Она заговорила по-французски, обращаясь к черному как ночь молодому чернокожему с со связкой «золотых» колец на проволоке:

— Чего тебе надо?

— Эй…сестренки! Купите кольца! Золотые! Точно, стопроцентно золотые! Дешево! Всего по двести ойро отдам!

— Пошел в жопу — ласково ответила Настя, и подхватила руку недоумевающей Лены, которая по-французски не в зуб ногой.
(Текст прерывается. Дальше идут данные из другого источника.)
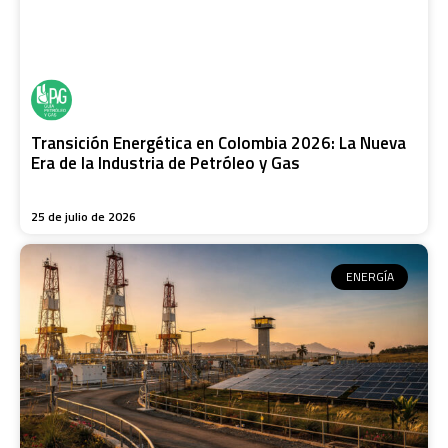
Transición Energética en Colombia 2026: La Nueva
Era de la Industria de Petróleo y Gas
25 de julio de 2026
ENERGÍA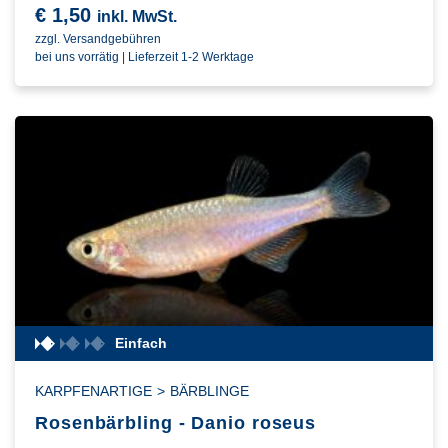
€
1,50
inkl. MwSt.
zzgl. Versandgebühren
Panzerwelse
Lebendgebärende
Panzerwelse
Lebendgebärende
113
71
113
71
bei uns vorrätig | Lieferzeit 1-2 Werktage
Einfach
KARPFENARTIGE
>
BÄRBLINGE
Rosenbärbling - Danio roseus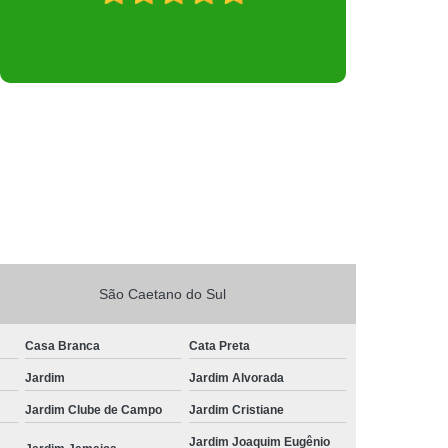
São Caetano do Sul
Casa Branca
Cata Preta
Jardim
Jardim Alvorada
Jardim Clube de Campo
Jardim Cristiane
Jardim Joaquim Eugênio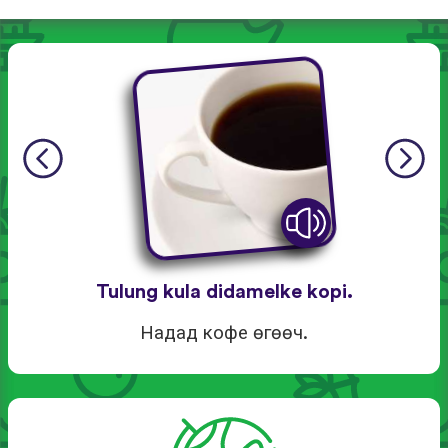
Tulung kula didamelke kopi.
Надад кофе өгөөч.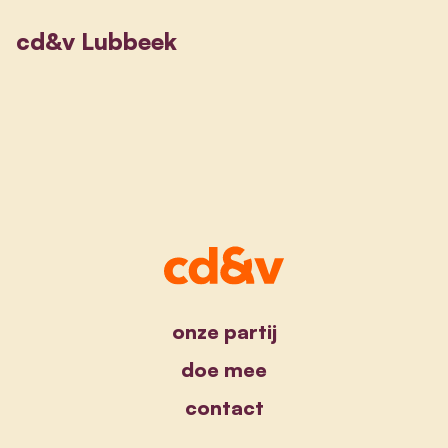
cd&v Lubbeek
onze partij
doe mee
contact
— Ты чо, сука, как со мной разговариваешь, белая сука?! — негр вихлялся и махал руками еще энергичнее чем в самом начале разговора, а еще — вопил так, что наверное его было слышно на самой верхушке Эйфелевой башни, у подножия которой они с Леной сейчас бродили. Через несколько секунд стало совершенно ясно — чего он так раскричался. Будто из воздуха материализовались еще трое чернокожих — толстогубых, будто вымазанных ваксой. Они лоснились и блестели, как начищенные сапоги, и пахло от них мускусом, чем-то звериным. Говорят, что это животное начало в чернокожих стало нравится некоторым рафинированным европейским дамочкам, считающим, что чернокожие парни априори неутомимые любовники. Дамочек возбуждает и этот звериный запах, и грубость любовников, и мысль о том, что те, такие правильные, такие добропорядочные вдруг окунаются в самую что ни на есть помойку, отдаваясь «полулюдям», «полузверям». И наслаждаются своим падением, прикосновением к запретному плоду.

Настя никогда не была такой женщиной, более того, после работы нелегалкой за рубежом она испытывала стойкую неприязнь к чернокожим, хотя никогда бы этого не высказала прилюдно. И это притом, что ее воспитали в духе интернационализма, воспитали на книжках вроде «Хижины дяди Тома» и про негритенка Максимку! Но жизнь показала, что все очень даже непросто. И что этим вот толстогубым парням доверять нужно в последнюю очередь. Уж очень они не любят белых. И вообще — никого не любят кроме себя, таких красивых, сильных, крутых — пока не надавали по заднице. Расизм? Наверное, да. Но вот посмотришь на этих парней, которые вьются вокруг Эйфелевой башни и пытаются что-то впарить туристам, а при возможности — их еще ограбить, избить — и сразу делаешься немного расистом.

Настя оглянулась в поисках копа, но как это всегда бывает в любой стране мира — коп, который вроде как мелькал где-то на горизонте, испарился, будто его и не было. Ни один полицейский мира не в восторге от того, что ему придется влипнуть в разборку каких-то там прохожих. А если к этому добавить правило, по которому черный всегда прав, что бы не произошло, то положение того же копа становится еще на порядок отвратительнее Он должен поддерживать порядок, но одновременно никак не ущемить права черных делать то, что они хотят. Стоит огреть такую вот мразь дубинкой — за дело огреть — и тут же тебе вчинят иск на сотни тысяч ойро за то, что ты обидел несчастного черного парня. А то, что этот парень мошенник, вор и грабитель — никого по большому счету не интересует.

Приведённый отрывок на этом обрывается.